## Records provided
"""

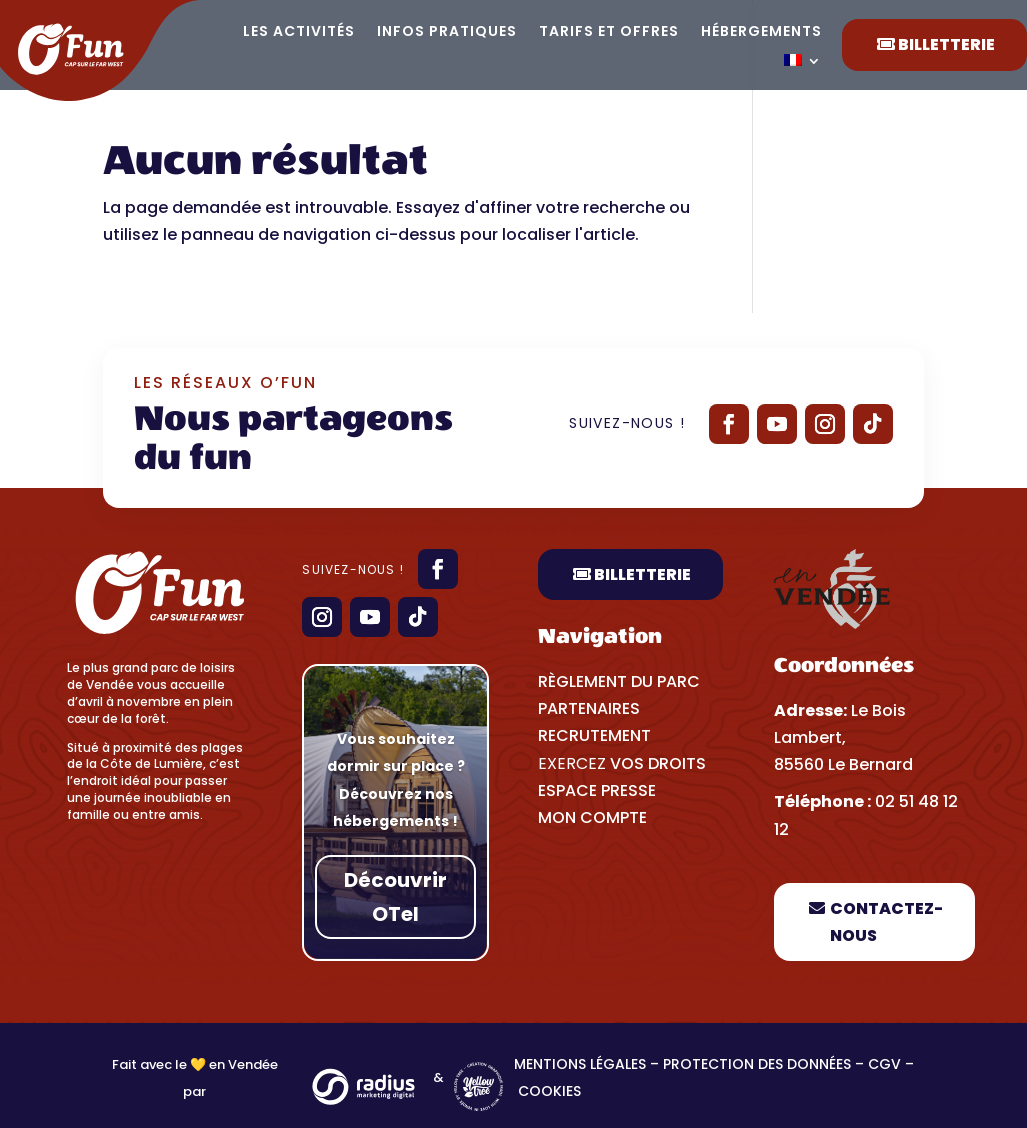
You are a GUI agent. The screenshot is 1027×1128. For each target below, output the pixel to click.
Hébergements (761, 32)
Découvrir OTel (395, 897)
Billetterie (642, 574)
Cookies (551, 1091)
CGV (884, 1064)
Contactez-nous (886, 922)
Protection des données (757, 1064)
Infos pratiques (447, 32)
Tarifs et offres (609, 32)
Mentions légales (580, 1064)
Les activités (299, 32)
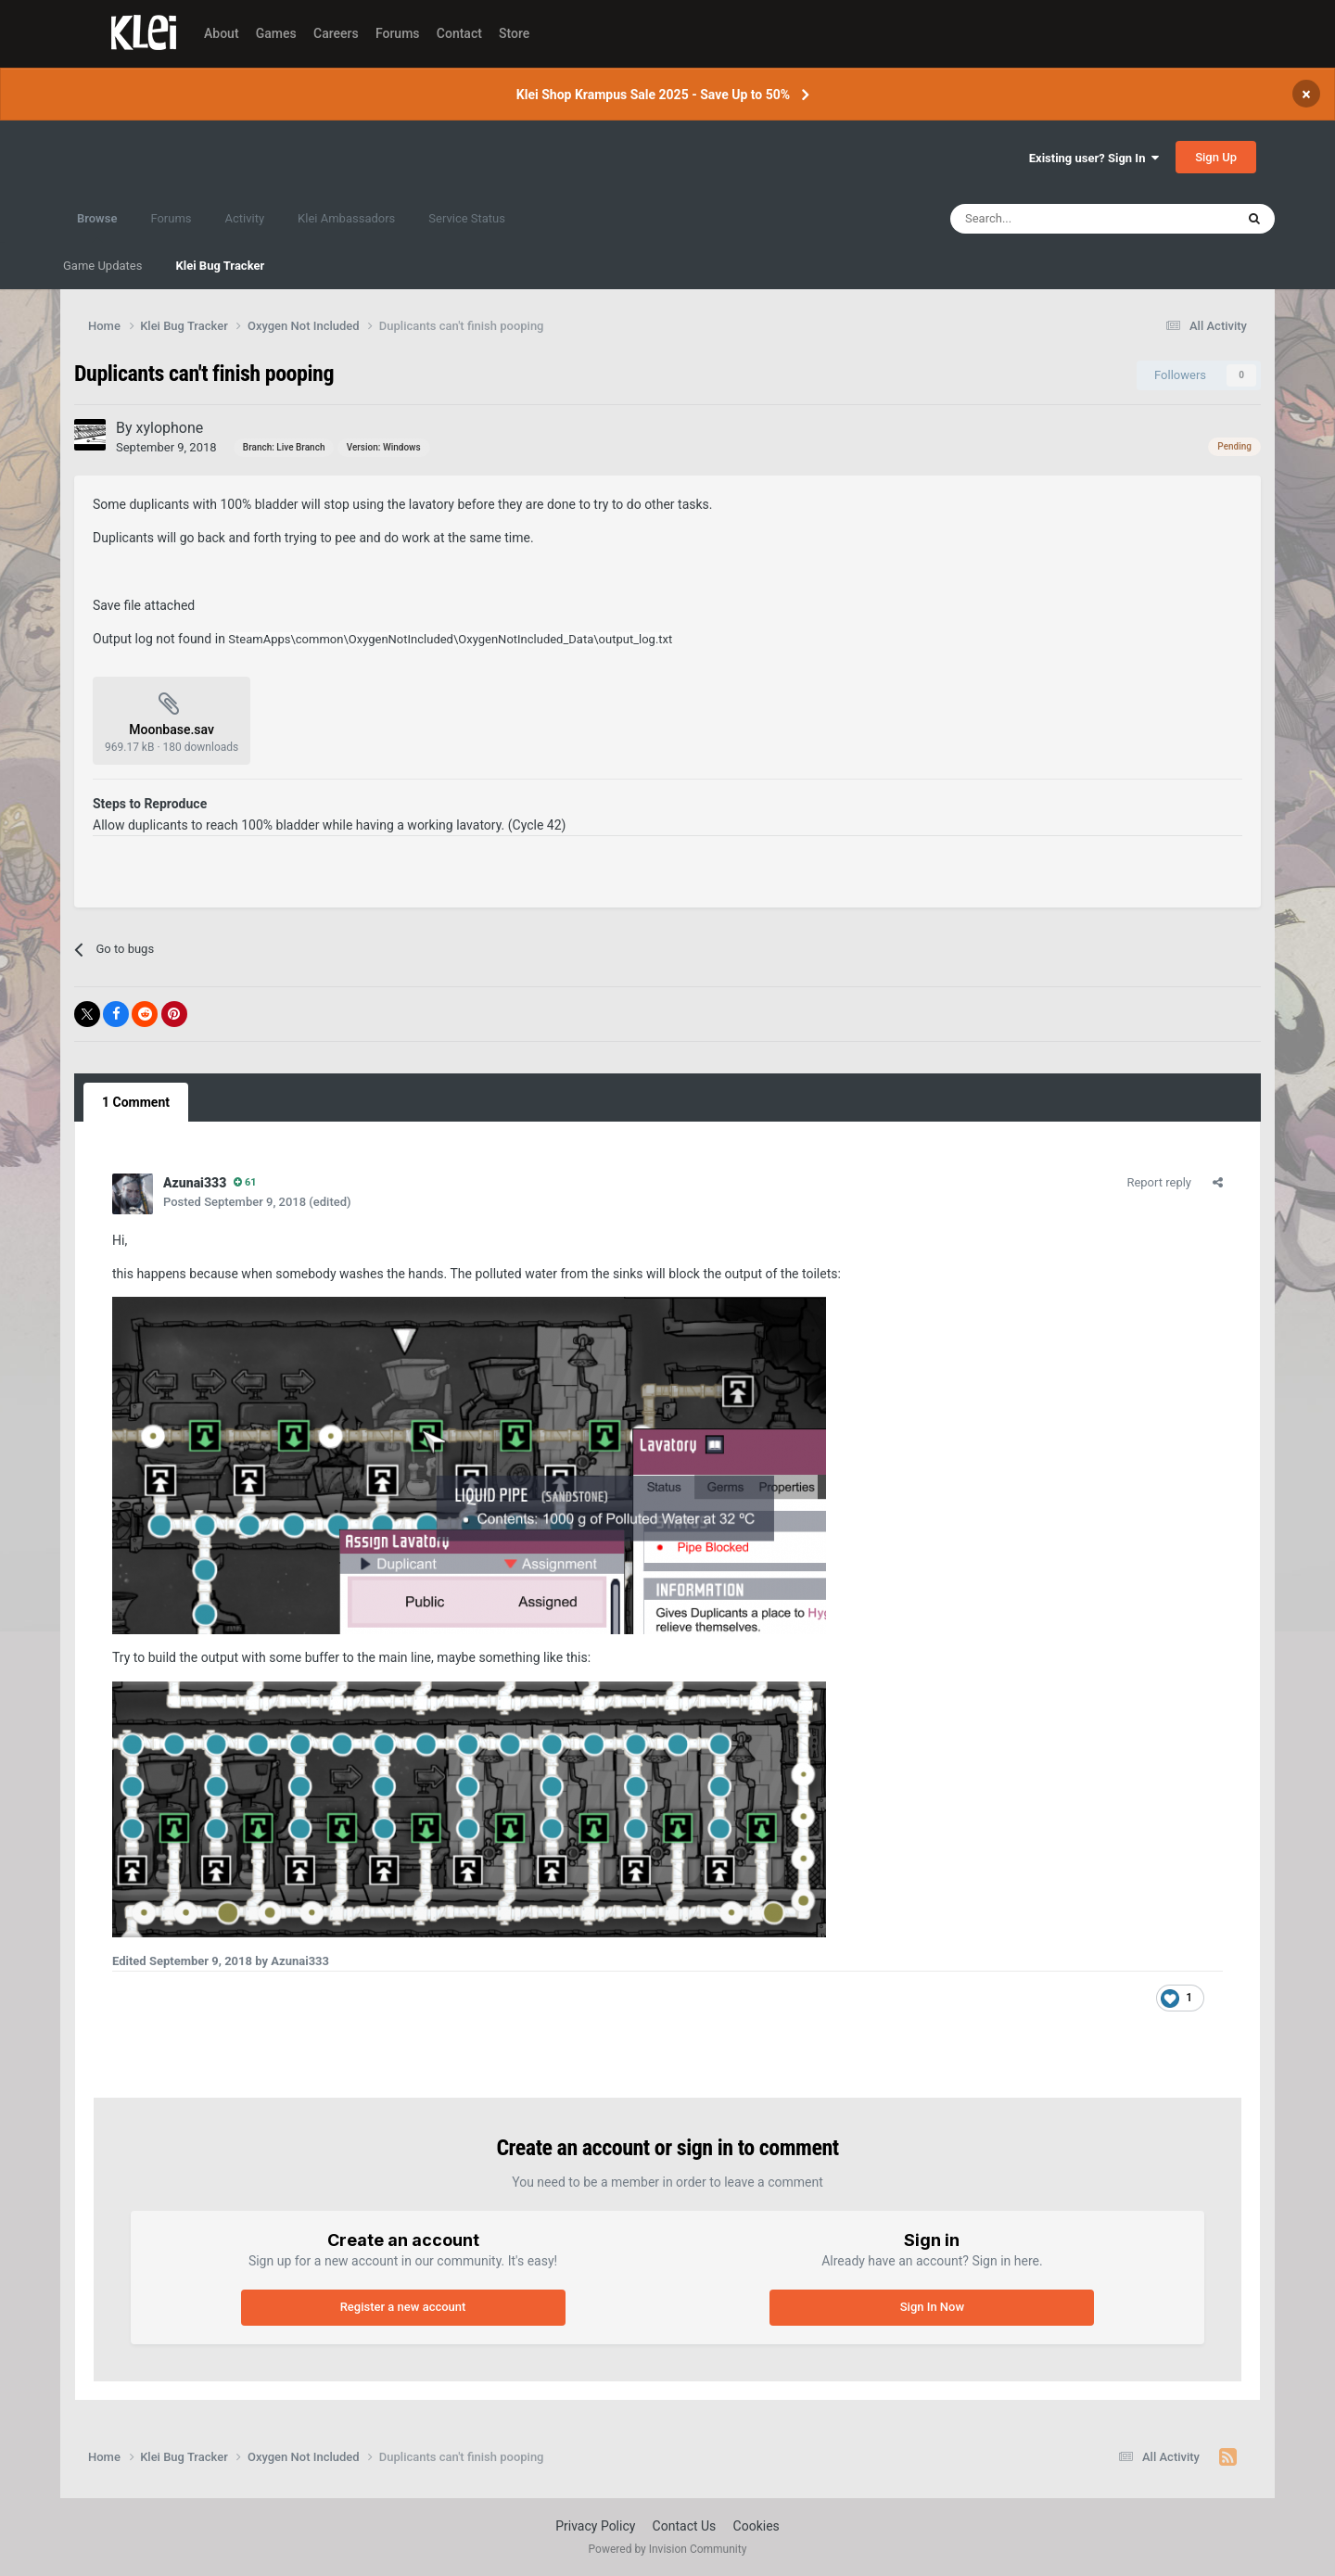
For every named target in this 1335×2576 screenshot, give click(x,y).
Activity (245, 218)
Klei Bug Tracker (219, 266)
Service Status (466, 218)
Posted (234, 1202)
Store (514, 33)
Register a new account (403, 2307)
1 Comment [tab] (136, 1102)
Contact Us (685, 2526)
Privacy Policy (595, 2526)
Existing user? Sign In (1094, 158)
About (221, 33)
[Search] (1052, 219)
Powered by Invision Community (668, 2549)
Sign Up (1216, 157)
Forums (397, 33)
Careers (336, 33)
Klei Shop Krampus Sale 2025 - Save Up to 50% (653, 94)
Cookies (756, 2526)
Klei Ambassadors (346, 218)
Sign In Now (932, 2307)
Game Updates (102, 266)
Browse (97, 227)
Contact (459, 33)
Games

"""

## Exercise
In the records above, how many lines include "Klei"? Give that number and nothing more.

## Solution for this problem
3